1. HABERLER

  2. RÖPORTAJLAR

  3. "Tarihi İpek Yolu Yeniden Canlandırıldı"
"Tarihi İpek Yolu Yeniden Canlandırıldı"

"Tarihi İpek Yolu Yeniden Canlandırıldı"

Uluslararası taşımacılığın geliştirilmesi yoluyla; Karadeniz, Kafkaslar ve Orta Asya'da politik...

A+A-

Erdem DİREKLER - TRACECA Türkiye Ulusal Sekreteri

Uluslararası taşımacılığın geliştirilmesi yoluyla; Karadeniz, Kafkaslar ve Orta Asya'da politik ve ekonomik kalkınmanın desteklenmesini amaçlayan devletlerarası iddialı bir program olarak hayata geçirilen TRACECA Programı, her ne kadar Avrupa Birliği’nin (AB) Eski Sovyetler Birliği ülkelerinin oluşturduğu bağımsız devletlere (BDT) yönelik politikasının temel taşlarından biri olsa da, ülkemiz açısından da önemli fırsatlar sunuyor. Ülkemizin, tarihi İpek Yolu güzergahında stratejik ve coğrafi konumu itibarıyla, iki kıta arasında köprü görevi görmesi, Türkiye’nin program dahilindeki ülkeler arasında önemini daha da artırmaktadır. Programın, ilk girişimlerden bu yana serencamını, Türkiye’nin program içerisindeki konumunu ve projelerini, TRACECA Türkiye Ulusal Sekreteri Erdem Direkler ile konuştuk.
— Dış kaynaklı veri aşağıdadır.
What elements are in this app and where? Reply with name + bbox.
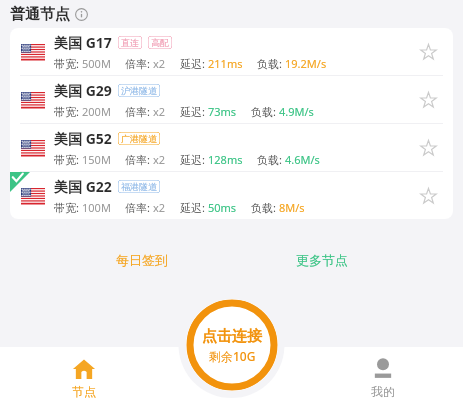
- staticText: 普通节点: [10, 5, 70, 24]
- staticText: 高配: [151, 37, 169, 48]
- staticText: 带宽:: [54, 104, 82, 119]
- staticText: 200M: [82, 104, 111, 119]
- staticText: 福港隧道: [121, 181, 157, 192]
- button[interactable]: 更多节点: [247, 252, 397, 268]
- staticText: 美国 G17: [54, 33, 112, 52]
- staticText: 带宽:: [54, 152, 82, 167]
- staticText: 美国 G29: [54, 81, 112, 100]
- button[interactable]: 美国 G29: [10, 76, 453, 123]
- staticText: 128ms: [208, 152, 243, 167]
- staticText: 50ms: [208, 200, 237, 215]
- staticText: 带宽:: [54, 200, 82, 215]
- staticText: 8M/s: [279, 200, 305, 215]
- staticText: 倍率:: [125, 152, 153, 167]
- staticText: x2: [153, 152, 166, 167]
- staticText: 点击连接: [202, 327, 262, 346]
- button[interactable]: 每日签到: [67, 252, 217, 268]
- button[interactable]: 美国 G52: [10, 124, 453, 171]
- staticText: 广港隧道: [121, 133, 157, 144]
- button[interactable]: 收藏: [411, 35, 445, 69]
- staticText: 直连: [121, 37, 139, 48]
- staticText: 延迟:: [180, 200, 208, 215]
- staticText: 19.2M/s: [285, 56, 327, 71]
- button[interactable]: 我的: [351, 357, 415, 399]
- button[interactable]: 收藏: [411, 83, 445, 117]
- staticText: 延迟:: [180, 56, 208, 71]
- staticText: 倍率:: [125, 56, 153, 71]
- staticText: 带宽:: [54, 56, 82, 71]
- staticText: 更多节点: [296, 252, 348, 268]
- staticText: 美国 G52: [54, 129, 112, 148]
- staticText: 倍率:: [125, 200, 153, 215]
- staticText: x2: [153, 104, 166, 119]
- button[interactable]: 收藏: [411, 179, 445, 213]
- staticText: 150M: [82, 152, 111, 167]
- staticText: 4.9M/s: [279, 104, 314, 119]
- staticText: 沪港隧道: [121, 85, 157, 96]
- staticText: 73ms: [208, 104, 237, 119]
- staticText: x2: [153, 56, 166, 71]
- button[interactable]: 节点: [52, 357, 116, 399]
- staticText: 负载:: [257, 152, 285, 167]
- button[interactable]: 点击连接: [186, 299, 278, 391]
- staticText: 4.6M/s: [285, 152, 320, 167]
- staticText: 我的: [371, 384, 395, 399]
- button[interactable]: 说明: [75, 8, 88, 21]
- staticText: 美国 G22: [54, 177, 112, 196]
- button[interactable]: 美国 G17: [10, 28, 453, 75]
- staticText: 500M: [82, 56, 111, 71]
- staticText: 211ms: [208, 56, 243, 71]
- staticText: 节点: [72, 384, 96, 399]
- button[interactable]: 收藏: [411, 131, 445, 165]
- staticText: 负载:: [251, 200, 279, 215]
- staticText: 100M: [82, 200, 111, 215]
- staticText: 剩余10G: [209, 348, 256, 364]
- staticText: 延迟:: [180, 152, 208, 167]
- staticText: x2: [153, 200, 166, 215]
- staticText: 负载:: [251, 104, 279, 119]
- staticText: 每日签到: [116, 252, 168, 268]
- staticText: 倍率:: [125, 104, 153, 119]
- staticText: 负载:: [257, 56, 285, 71]
- staticText: 延迟:: [180, 104, 208, 119]
- button[interactable]: 美国 G22: [10, 172, 453, 219]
Öncelikle TRACECA Ulusal Sekreteri göreviniz hayırlı olsun. Sizi biraz tanıyabilir miyiz?

2012 yılı Kasım ayında TRACECA Ulusal Sekreteri görevini, bu görevi yıllardır başarı ile sürdüren Dr. Barış Tozar’dan devraldım. 1990 yılında ODTÜ Siyaset Bilimi ve Kamu Yönetimi bölümünden mezun olduğumdan bu yana, 22 yıldır Ulaştırma, Denizcilik ve Haberleşme Bakanlığında görev yapmaktayım. Avrupa Birliği Uzmanı olarak göreve başladığım Bakanlığımızda; Savunma Sekreterliğinde NATO İlişkiler Koordinatörü, Kara Ulaştırması Genel Müdürlüğünde Daire Başkanlığı, ECMT-ITF, UN-ECE, UN-ESCAP, D-8, OECD, Karadeniz Ekonomik İşbirliği Teşkilatı (KEİ-BSEC), Ekonomik İşbirliği Teşkilatı (EİT-ECO) gibi birçok uluslararası ve bölgesel kuruluşların ulaştırma konularının koordinatörlüğünü yaptım. Ayrıca 2004-2012 yılları arasında Dış İlişkiler Dairesi Başkanlığını görevini yürüttüm. Halen 2012 yılında Bakanlığımızın yeniden yapılandırılması ile oluşturan Dış İlişkiler ve Avrupa Birliği Genel Müdürlüğünde Genel Müdür Yardımcısı görevini yürütmekteyim. Yani ulaştırma alanında uluslararası bağlantılar/koridorlar anlamında resmin bütününü görme imkânım olduğundan, bu tecrübemin TRACECA’ya ve özellikle ülkemizin TRACECA’daki konumuna önemli katkılar sağlayacağını düşünmekteyim.

TARİHİ İPEK YOLU YENİDEN CANLANDIRILDI

Kısaca TRACECA olarak adlandırılan Avrupa-Kafkasya-Asya Ulaşım Koridoru'na neden ihtiyaç duyulmuştur?

TRACECA, koridor boyunca ekonomik ilişkileri, ticareti ve ulaştırma bağlantılarını geliştirmek amacıyla kurulmuştur. TRACECA, Avrupa Birliği’nin (AB) Eski Sovyetler Birliği ülkelerinin oluşturduğu bağımsız devletlere (BDT) yönelik politikasının temel taşlarından biridir.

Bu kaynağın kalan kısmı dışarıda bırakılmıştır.